PROBLEM TO WORK ON:
All the entries need to be quoted exactly, apart from the pictures, which you should drop.

================

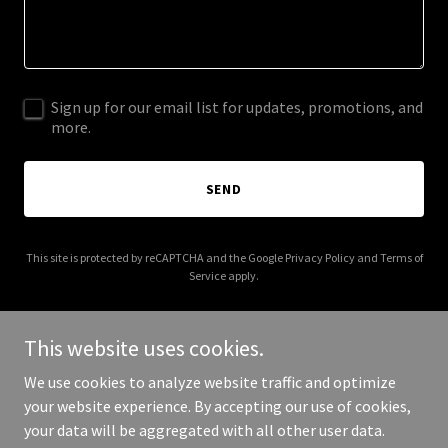
Sign up for our email list for updates, promotions, and
more.
SEND
This site is protected by reCAPTCHA and the Google
Privacy Policy
and
Terms of
Service
apply.
This website uses cookies.
We use cookies to analyze website traffic and optimize
Copyright © 2026 Katherine Japardy Interiors - All Rights
your website experience. By accepting our use of cookies,
Reserved.
your data will be aggregated with all other user data.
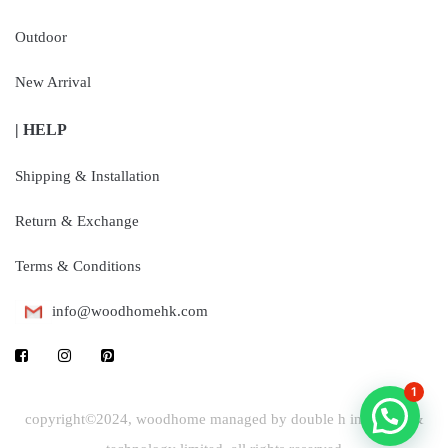
Outdoor
New Arrival
| HELP
Shipping & Installation
Return & Exchange
Terms & Conditions
info@woodhomehk.com
1
copyright©2024, woodhome managed by double h industrial &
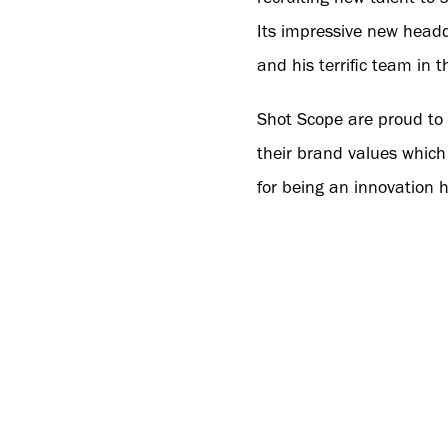
Its impressive new headq
and his terrific team in 
Shot Scope are proud to b
their brand values which
for being an innovation 
continued achievements i
To help with the company
and retailers to attend 
the brand’s products, ser
brand, elevating product
With this new headquarte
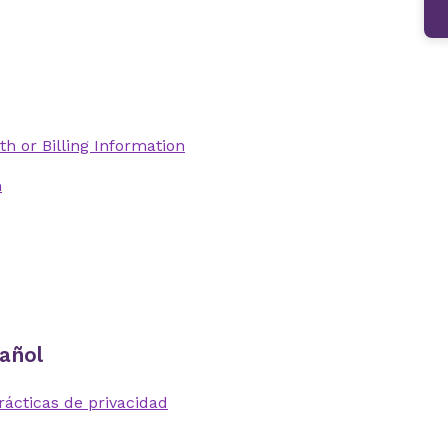
th or Billing Information
n
añol
rácticas de privacidad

================

RESULT OF THE TASK:
Sign up for our email list for updates, promotions, and
more.
SEND
This site is protected by reCAPTCHA and the Google
Privacy Policy
and
Terms of
Service
apply.
This website uses cookies.
We use cookies to analyze website traffic and optimize
Copyright © 2026 Katherine Japardy Interiors - All Rights
your website experience. By accepting our use of cookies,
Reserved.
your data will be aggregated with all other user data.
Outdoor
New Arrival
| HELP
Shipping & Installation
Return & Exchange
Terms & Conditions
info@woodhomehk.com
1
copyright©2024, woodhome managed by double h industrial &
Its impressive new headq
and his terrific team in 
Shot Scope are proud to b
their brand values which
for being an innovation 
continued achievements i
To help with the company
and retailers to attend 
the brand’s products, ser
brand, elevating product
With this new headquarte
th or Billing Information
n
añol
rácticas de privacidad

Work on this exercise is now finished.